- Opening Delimiter -

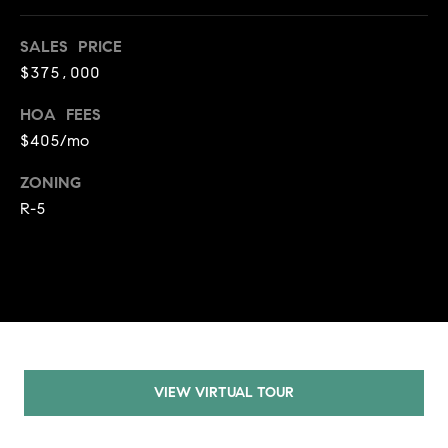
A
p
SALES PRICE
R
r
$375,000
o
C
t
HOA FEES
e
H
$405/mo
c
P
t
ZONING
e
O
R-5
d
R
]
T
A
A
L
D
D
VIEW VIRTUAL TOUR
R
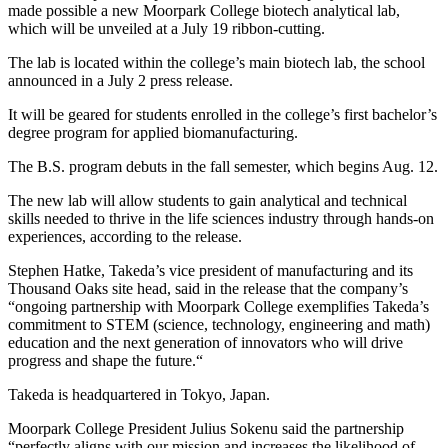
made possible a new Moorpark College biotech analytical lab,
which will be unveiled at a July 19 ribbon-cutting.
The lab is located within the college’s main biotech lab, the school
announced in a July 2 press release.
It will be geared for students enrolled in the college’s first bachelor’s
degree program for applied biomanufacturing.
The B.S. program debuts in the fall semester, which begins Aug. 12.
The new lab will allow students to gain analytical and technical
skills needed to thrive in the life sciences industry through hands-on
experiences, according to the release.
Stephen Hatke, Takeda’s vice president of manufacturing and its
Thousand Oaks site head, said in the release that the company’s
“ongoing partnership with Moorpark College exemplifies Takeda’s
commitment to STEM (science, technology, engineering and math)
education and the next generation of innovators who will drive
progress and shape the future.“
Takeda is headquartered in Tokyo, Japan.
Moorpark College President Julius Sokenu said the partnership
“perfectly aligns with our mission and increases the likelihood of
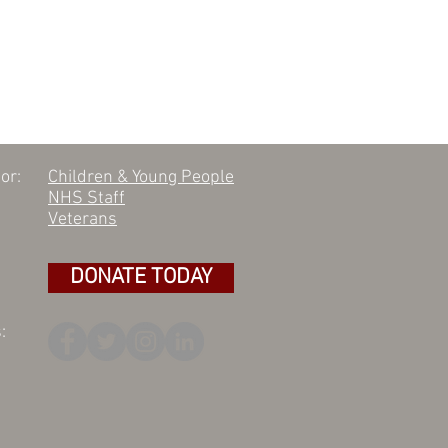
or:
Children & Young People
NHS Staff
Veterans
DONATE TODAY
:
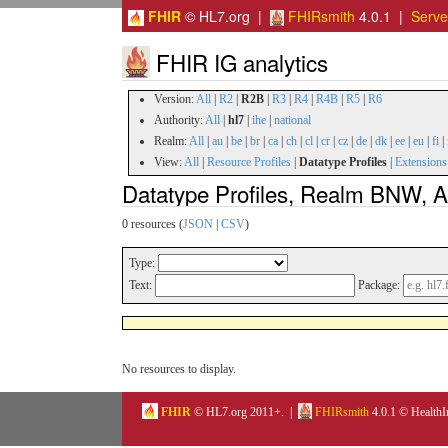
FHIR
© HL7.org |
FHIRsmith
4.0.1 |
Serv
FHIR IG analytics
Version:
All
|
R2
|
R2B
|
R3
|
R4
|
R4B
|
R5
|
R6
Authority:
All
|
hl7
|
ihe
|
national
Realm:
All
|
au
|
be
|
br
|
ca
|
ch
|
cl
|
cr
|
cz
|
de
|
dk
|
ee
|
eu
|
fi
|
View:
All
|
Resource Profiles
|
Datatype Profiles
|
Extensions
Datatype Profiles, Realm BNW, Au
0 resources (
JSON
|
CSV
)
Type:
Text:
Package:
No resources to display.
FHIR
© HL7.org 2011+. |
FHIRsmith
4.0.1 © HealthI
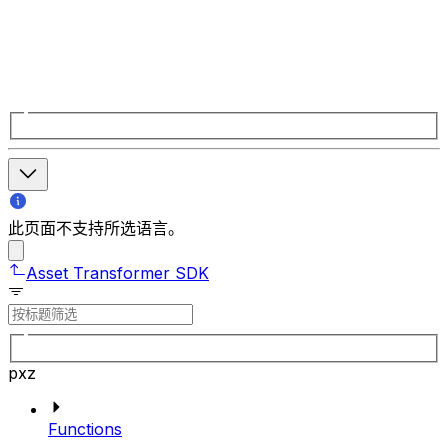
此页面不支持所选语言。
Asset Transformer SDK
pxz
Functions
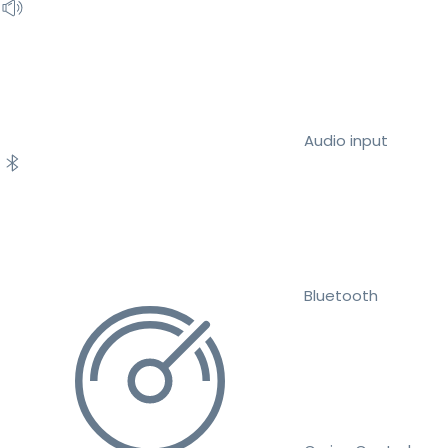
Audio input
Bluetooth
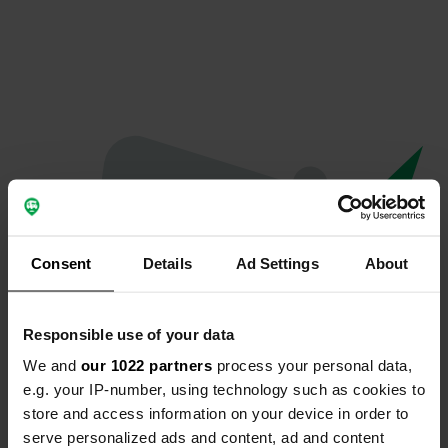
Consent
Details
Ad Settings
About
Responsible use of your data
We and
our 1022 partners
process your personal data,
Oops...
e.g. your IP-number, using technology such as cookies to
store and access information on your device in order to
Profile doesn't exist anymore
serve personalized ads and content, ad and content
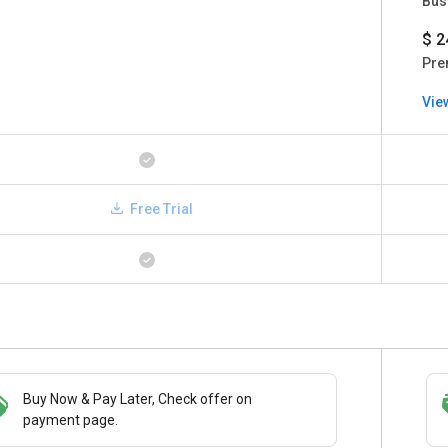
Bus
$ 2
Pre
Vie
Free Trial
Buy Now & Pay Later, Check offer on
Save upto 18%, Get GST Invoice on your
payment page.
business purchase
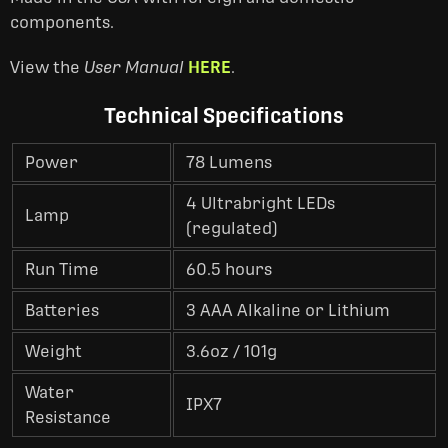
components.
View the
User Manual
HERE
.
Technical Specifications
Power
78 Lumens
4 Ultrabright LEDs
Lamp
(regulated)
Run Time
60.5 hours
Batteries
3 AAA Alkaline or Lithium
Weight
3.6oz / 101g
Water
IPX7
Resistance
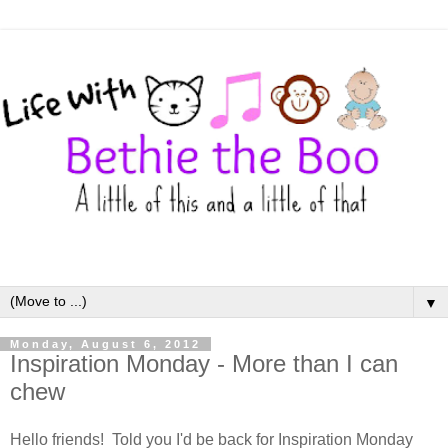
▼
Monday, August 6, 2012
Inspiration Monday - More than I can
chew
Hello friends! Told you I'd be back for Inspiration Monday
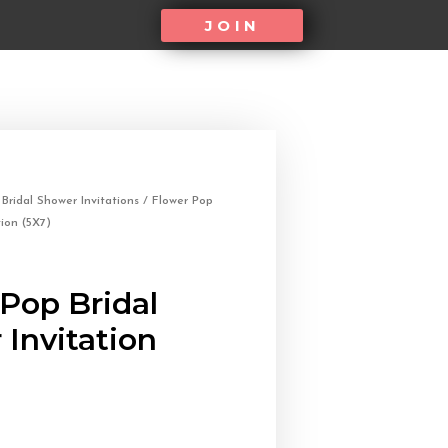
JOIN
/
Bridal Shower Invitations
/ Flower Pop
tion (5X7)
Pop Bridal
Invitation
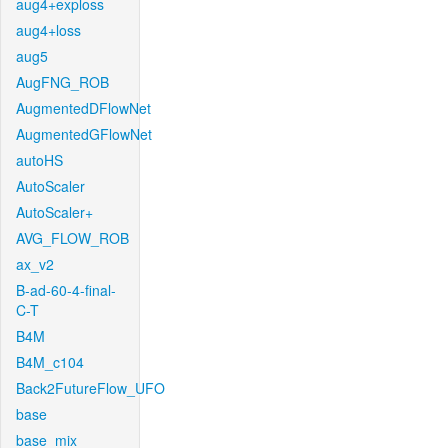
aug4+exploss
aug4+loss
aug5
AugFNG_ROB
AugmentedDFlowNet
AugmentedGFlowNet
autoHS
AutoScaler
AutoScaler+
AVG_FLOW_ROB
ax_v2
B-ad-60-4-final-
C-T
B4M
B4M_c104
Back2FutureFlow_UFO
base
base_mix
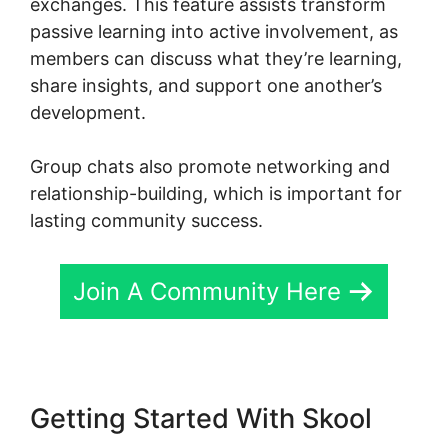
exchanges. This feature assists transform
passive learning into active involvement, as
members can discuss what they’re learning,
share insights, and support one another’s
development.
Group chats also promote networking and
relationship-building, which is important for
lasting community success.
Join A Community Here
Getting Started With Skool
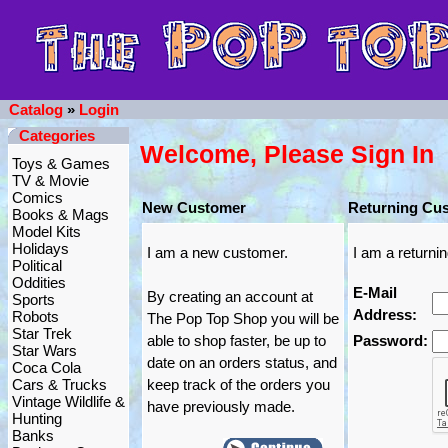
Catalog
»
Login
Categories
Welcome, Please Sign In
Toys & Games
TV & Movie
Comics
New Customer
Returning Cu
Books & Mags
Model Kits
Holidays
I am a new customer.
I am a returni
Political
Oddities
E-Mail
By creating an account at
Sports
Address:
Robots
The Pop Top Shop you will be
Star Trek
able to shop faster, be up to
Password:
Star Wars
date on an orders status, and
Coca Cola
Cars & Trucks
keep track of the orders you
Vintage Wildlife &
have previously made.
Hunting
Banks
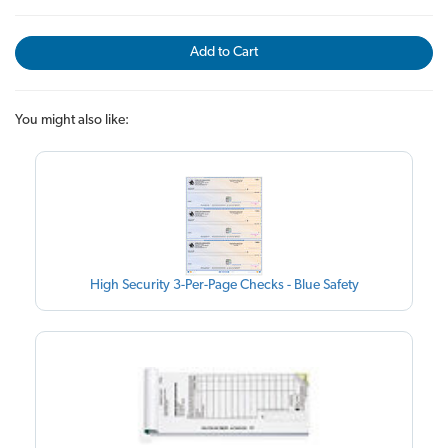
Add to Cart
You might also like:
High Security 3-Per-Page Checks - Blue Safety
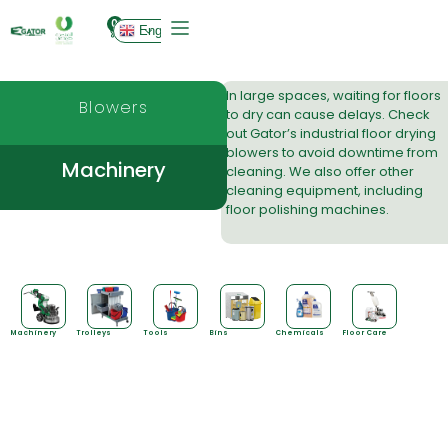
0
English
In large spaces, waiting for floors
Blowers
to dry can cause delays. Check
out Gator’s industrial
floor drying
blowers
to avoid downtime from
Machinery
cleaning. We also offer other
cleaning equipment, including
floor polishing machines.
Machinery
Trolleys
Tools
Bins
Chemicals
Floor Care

- Closing Delimiter -

(WORK REQUIRED)
Across the entries above, find each line with the word "orders" and please copy it out.

(PROBLEM SOLUTION)
date on an orders status, and
keep track of the orders you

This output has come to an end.